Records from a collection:
= = = = = = =
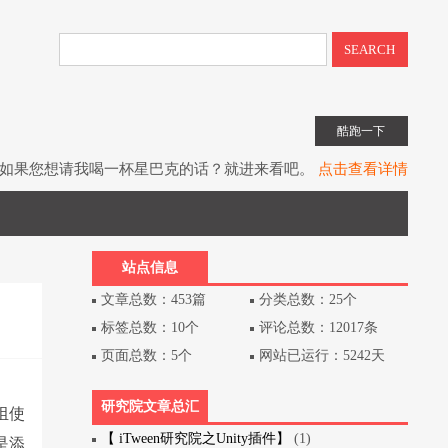
SEARCH
酷跑一下
如果您想请我喝一杯星巴克的话？就进来看吧。
点击查看详情
子书教程《UIToolkit下一代UI系统》全网上架。
点击查看详情
书《Unity3D游戏开发》（第3版）已经出版上架。
点击查看详情
站点信息
文章总数：453篇
分类总数：25个
标签总数：10个
评论总数：12017条
页面总数：5个
网站已运行：5242天
研究院文章总汇
组使
【 iTween研究院之Unity插件】
(1)
是添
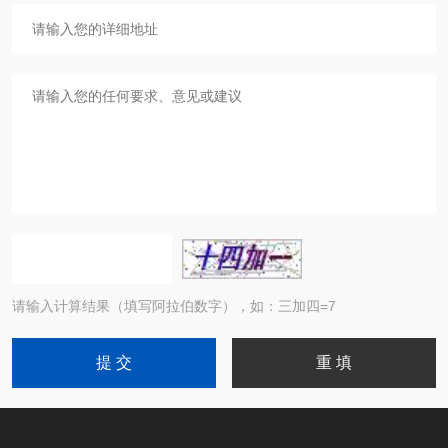
请输入计算结果（填写阿拉伯数字），如：三加四=7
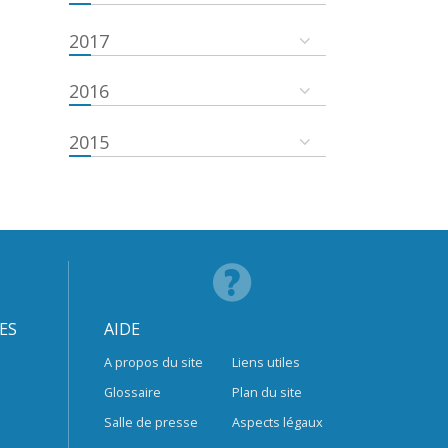
2017
2016
2015
ES
AIDE
A propos du site
Liens utiles
Glossaire
Plan du site
Salle de presse
Aspects légaux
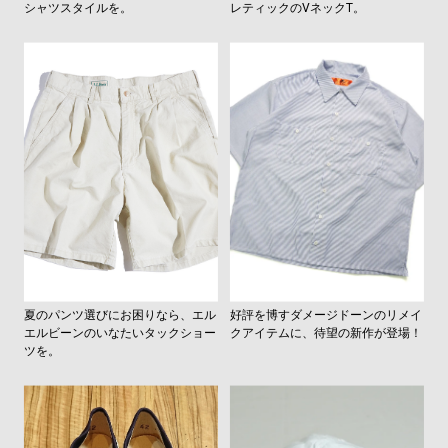
シャツスタイルを。
レティックのVネックT。
夏のパンツ選びにお困りなら、エル
好評を博すダメージドーンのリメイ
エルビーンのいなたいタックショー
クアイテムに、待望の新作が登場！
ツを。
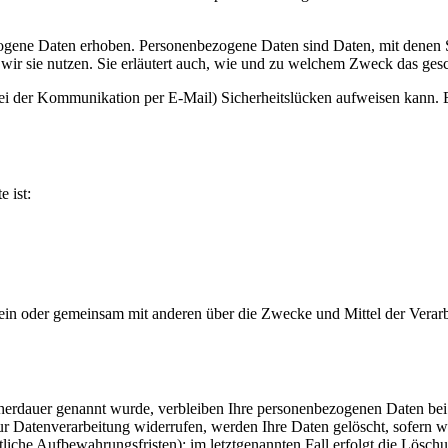
ene Daten erhoben. Personenbezogene Daten sind Daten, mit denen Sie
wir sie nutzen. Sie erläutert auch, wie und zu welchem Zweck das gesc
bei der Kommunikation per E-Mail) Sicherheitslücken aufweisen kann. E
e ist:
ie allein oder gemeinsam mit anderen über die Zwecke und Mittel der V
cherdauer genannt wurde, verbleiben Ihre personenbezogenen Daten bei 
r Datenverarbeitung widerrufen, werden Ihre Daten gelöscht, sofern wi
liche Aufbewahrungsfristen); im letztgenannten Fall erfolgt die Löschu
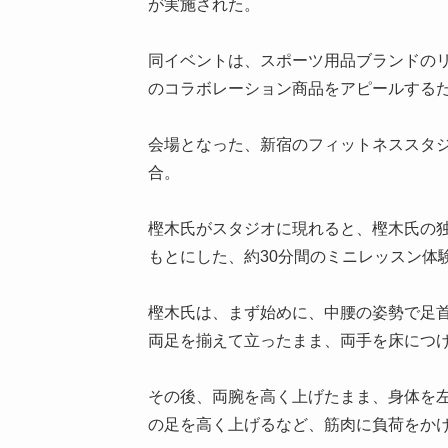
が実施された。
同イベントは、スポーツ用品ブランドの
のコラボレーション商品をアピールする
会場となった、新宿のフィットネススタジ
合。
樫木氏がスタジオに現れると、樫木氏の
もとにした、約30分間のミニレッスン体
樫木氏は、まず始めに、中腰の姿勢で足
両足を揃えて立ったまま、両手を床につ
その後、両腕を高く上げたまま、身体を
の足を高く上げるなど、筋肉に負荷をか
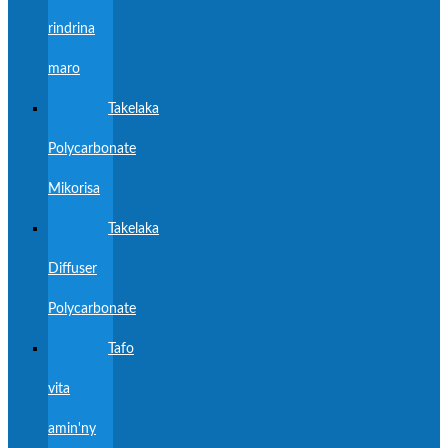
rindrina
maro
Takelaka
Polycarbonate
Mikorisa
Takelaka
Diffuser
Polycarbonate
Tafo
vita
amin'ny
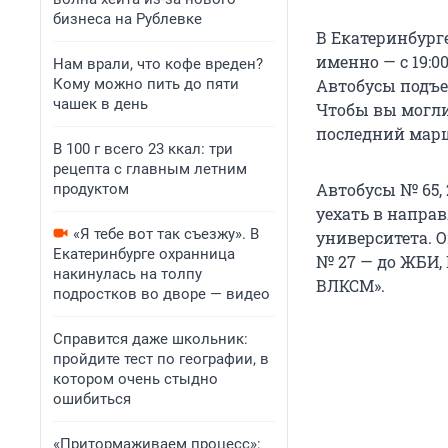
бизнеса на Рублевке
В Екатеринбурге
именно — с 19:0
Нам врали, что кофе вреден?
Кому можно пить до пяти
Автобусы подъеду
чашек в день
Чтобы вы могли
последний марш
В 100 г всего 23 ккал: три
рецепта с главным летним
Автобусы № 65, 
продуктом
уехать в напра
«Я тебе вот так съезжу». В
университета. О
Екатеринбурге охранница
№ 27 — до ЖБИ, 
накинулась на толпу
ВЛКСМ».
подростков во дворе — видео
Справится даже школьник:
пройдите тест по географии, в
котором очень стыдно
ошибиться
«Притормаживаем процесс»:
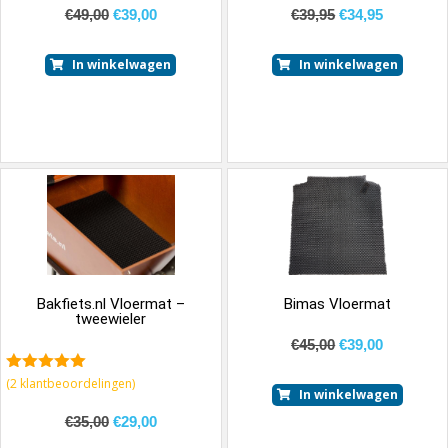
€
49,00
€
39,00
€
39,95
€
34,95
In winkelwagen
In winkelwagen
Bakfiets.nl Vloermat –
Bimas Vloermat
tweewieler
€
45,00
€
39,00
5.00
van 5
(
2
klantbeoordelingen)
In winkelwagen
€
35,00
€
29,00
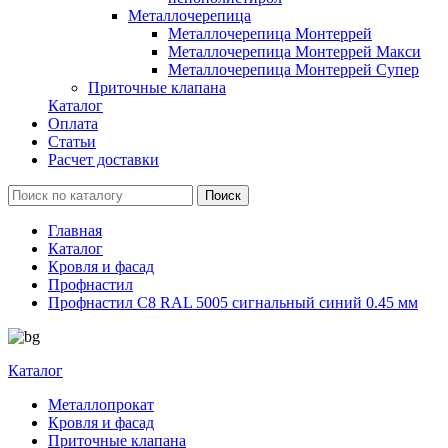
Металлочерепица
Металлочерепица Монтеррей
Металлочерепица Монтеррей Макси
Металлочерепица Монтеррей Супер
Приточные клапана
Каталог
Оплата
Статьи
Расчет доставки
Главная
Каталог
Кровля и фасад
Профнастил
Профнастил С8 RAL 5005 сигнальный синий 0.45 мм
Каталог
Металлопрокат
Кровля и фасад
Приточные клапана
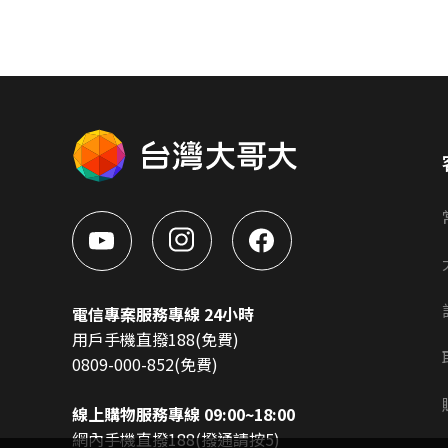
電信專案服務專線 24小時
用戶手機直撥188(免費)
0809-000-852(免費)
線上購物服務專線 09:00~18:00
網內手機直撥188(撥通請按5)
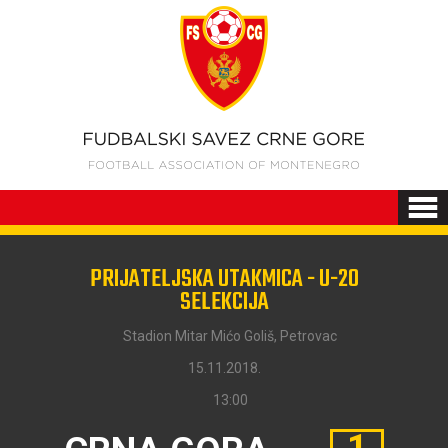
PRIJATELJSKA UTAKMICA - U-20
SELEKCIJA
Stadion Mitar Mićo Goliš, Petrovac
15.11.2018.
13:00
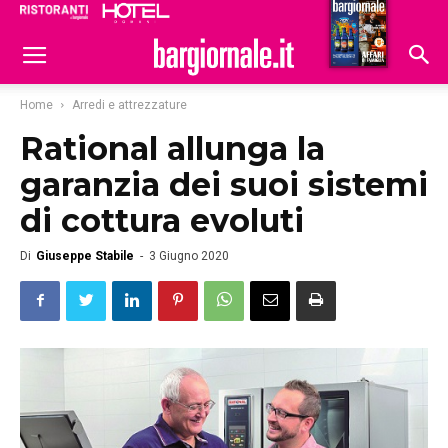
Ristoranti
Hoteldomani
Home
Arredi e attrezzature
Rational allunga la
garanzia dei suoi sistemi
di cottura evoluti
Di
Giuseppe Stabile
-
3 Giugno 2020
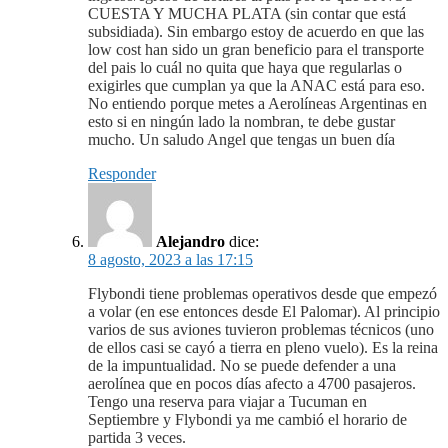
CUESTA Y MUCHA PLATA (sin contar que está
subsidiada). Sin embargo estoy de acuerdo en que las
low cost han sido un gran beneficio para el transporte
del pais lo cuál no quita que haya que regularlas o
exigirles que cumplan ya que la ANAC está para eso.
No entiendo porque metes a Aerolíneas Argentinas en
esto si en ningún lado la nombran, te debe gustar
mucho. Un saludo Angel que tengas un buen día
Responder
Alejandro
dice:
8 agosto, 2023 a las 17:15
Flybondi tiene problemas operativos desde que empezó
a volar (en ese entonces desde El Palomar). Al principio
varios de sus aviones tuvieron problemas técnicos (uno
de ellos casi se cayó a tierra en pleno vuelo). Es la reina
de la impuntualidad. No se puede defender a una
aerolínea que en pocos días afecto a 4700 pasajeros.
Tengo una reserva para viajar a Tucuman en
Septiembre y Flybondi ya me cambió el horario de
partida 3 veces.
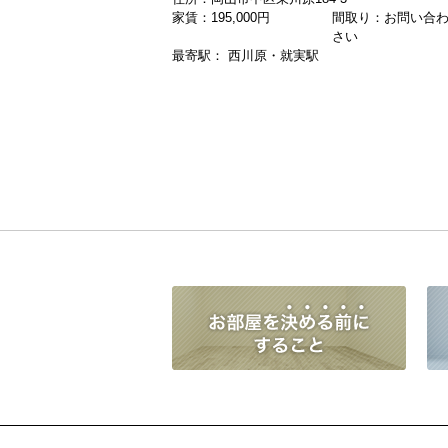
家賃：
195,000
円
間取り：お問い合
さい
最寄駅： 西川原・就実駅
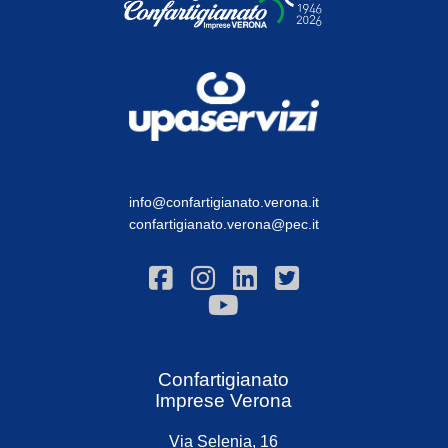
info@confartigianato.verona.it
confartigianato.verona@pec.it
Confartigianato
Imprese Verona
Via Selenia, 16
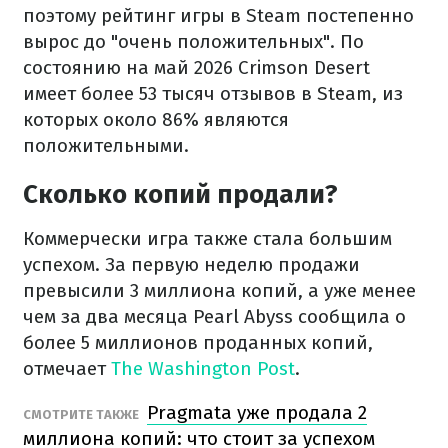
поэтому рейтинг игры в Steam постепенно
вырос до "очень положительных". По
состоянию на май 2026 Crimson Desert
имеет более 53 тысяч отзывов в Steam, из
которых около 86% являются
положительными.
Сколько копий продали?
Коммерчески игра также стала большим
успехом. За первую неделю продажи
превысили 3 миллиона копий, а уже менее
чем за два месяца Pearl Abyss сообщила о
более 5 миллионов проданных копий,
отмечает
The Washington Post
.
Pragmata уже продала 2
СМОТРИТЕ ТАКЖЕ
миллиона копий: что стоит за успехом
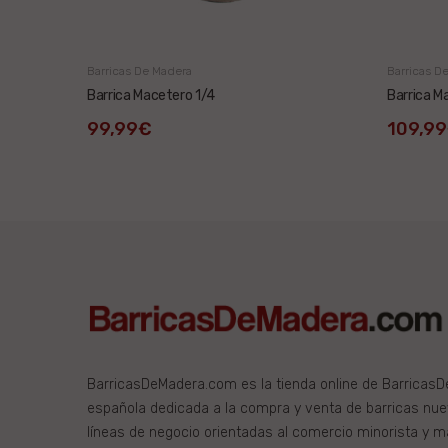
Barricas De Madera
Barricas D
Barrica Macetero 1/4
Barrica M
99,99€
109,9
BarricasDeMadera.com es la tienda online de Barricas
española dedicada a la compra y venta de barricas nu
líneas de negocio orientadas al comercio minorista y m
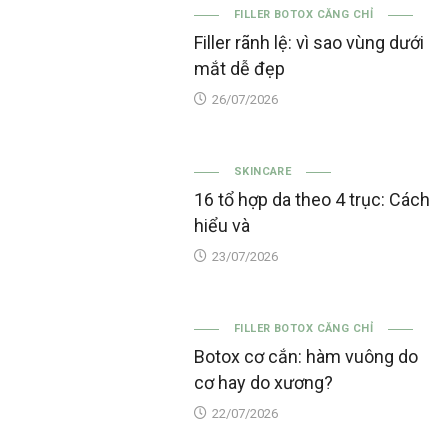
FILLER BOTOX CĂNG CHỈ
Filler rãnh lệ: vì sao vùng dưới
mắt dễ đẹp
26/07/2026
SKINCARE
16 tổ hợp da theo 4 trục: Cách
hiểu và
23/07/2026
FILLER BOTOX CĂNG CHỈ
Botox cơ cắn: hàm vuông do
cơ hay do xương?
22/07/2026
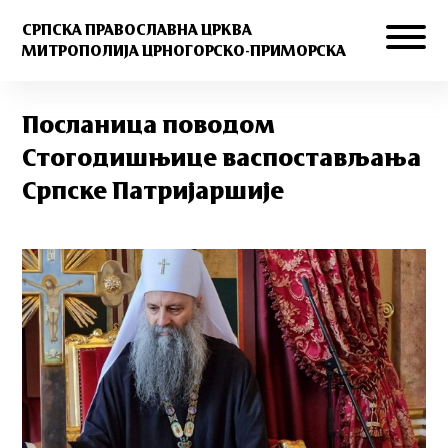
СРПСКА ПРАВОСЛАВНА ЦРКВА
МИТРОПОЛИЈА ЦРНОГОРСКО-ПРИМОРСКА
Посланица поводом
Стогодишњице васпостављања
Српске Патријаршије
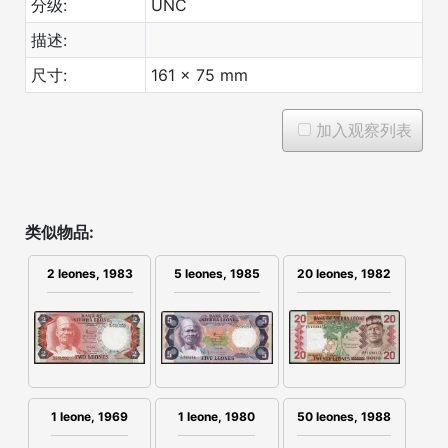
分级:
UNC
描述:
尺寸:
161 x 75 mm
加入观察列表
类似物品:
2 leones, 1983
5 leones, 1985
20 leones, 1982
1 leone, 1969
1 leone, 1980
50 leones, 1988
= = = = = = =
* **Your instructions**
Nothing but the lines from the first line of the data above through the line holding "cherdauer genannt wurde, verbleiben" may appear in the response, copied exactly and without pictures.

* **Finished exercise**
SEARCH
酷跑一下
如果您想请我喝一杯星巴克的话？就进来看吧。
点击查看详情
子书教程《UIToolkit下一代UI系统》全网上架。
点击查看详情
书《Unity3D游戏开发》（第3版）已经出版上架。
点击查看详情
站点信息
文章总数：453篇
分类总数：25个
标签总数：10个
评论总数：12017条
页面总数：5个
网站已运行：5242天
研究院文章总汇
组使
【 iTween研究院之Unity插件】
(1)
是添
请输入计算结果（填写阿拉伯数字），如：三加四=7
2017
2016
2015
ES
AIDE
A propos du site
Liens utiles
Glossaire
Plan du site
Salle de presse
Aspects légaux
シャツスタイルを。
レティックのVネックT。
夏のパンツ選びにお困りなら、エル
好評を博すダメージドーンのリメイ
エルビーンのいなたいタックショー
クアイテムに、待望の新作が登場！
ツを。
ene Daten erhoben. Personenbezogene Daten sind Daten, mit denen Sie
wir sie nutzen. Sie erläutert auch, wie und zu welchem Zweck das gesc
bei der Kommunikation per E-Mail) Sicherheitslücken aufweisen kann. E
e ist:
ie allein oder gemeinsam mit anderen über die Zwecke und Mittel der V
cherdauer genannt wurde, verbleiben Ihre personenbezogenen Daten bei 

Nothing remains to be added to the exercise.